Lisl Dunlop, a partner at Manatt, Phelps & Phillips, LLP, in New York, says consumers could become concerned about the enormous leverage the combined company will have on food distributors. "If they own the breakfast aisle, or even 50 percent of the breakfast aisle, they may be able to leverage that against purchases, and then those price increases would be passed down to consumers," Dunlop says.

Sabino says regulators are likely to engage in a bit of horse trading with the company, however, making the deal contingent on the sale of some products and brands that overlap. For instance, Heinz has a brand of pickles; Kraft does, too -- Claussen. Regulators could force the combined company to sell one of those product lines to a competitor in order to diminish its market power.

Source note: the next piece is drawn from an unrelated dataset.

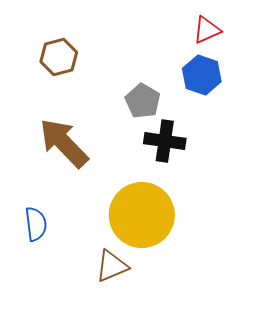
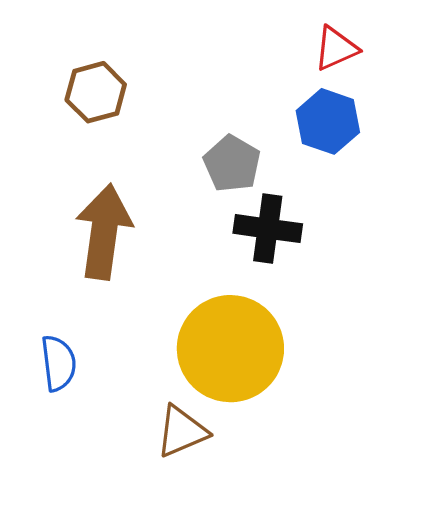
brown arrow: (64, 143) -> (104, 232), turned 52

The aim of regulators is to prevent the new company from possessing the kind of market control that would allow it to reduce consumer choices, decrease production and raise prices. Although the combined Kraft-Heinz entity will dominate many brand areas, Sabino says 1999’s Exxon-Mobil deal is the model regulators are likely to apply. At the time of the merger, hundreds of suburban intersections across the country featured an Exxon station on one corner and a Mobil operation across the street. “Regulators still allowed the merger,” Sabino says, pointing out that the Department of Justice asked Exxon Mobil to sell stations that were too close to one another. Sabino cautions that regulators are not concerned with a company’s eventual size. “Remember: The point of American antitrust law is to protect competition -- not to protect individual competitors” Sabino says.

Billionaire investor Warren Buffett’s Berkshire Hathaway and Brazilian private equity firm 3G Capital, which own H.J. Heinz Company, will invest an additional $10 billion in the combined company. Under the terms of the deal, Heinz shareholders will own a 51 percent stake in the combined company, while Kraft shareholders will hold a 49 percent stake and receive a special cash dividend of $16.50 per share.

Bernardo Hees, CEO of Heinz, will become CEO of The Kraft Heinz Company, and Alex Behring, Heinz chairman and managing partner at 3G Capital, will be chairman. John Cahill, Kraft CEO and chairman, will become vice chairman.

The deal is expected to close in the second half of 2015.

Shares of Kraft Foods Group Inc. soared to $82.77 in afternoon trading. Heinz was sold in 2013 to Buffett's Berkshire Hathaway and the Brazilian investment firm 3G Capital for $23.3 billion.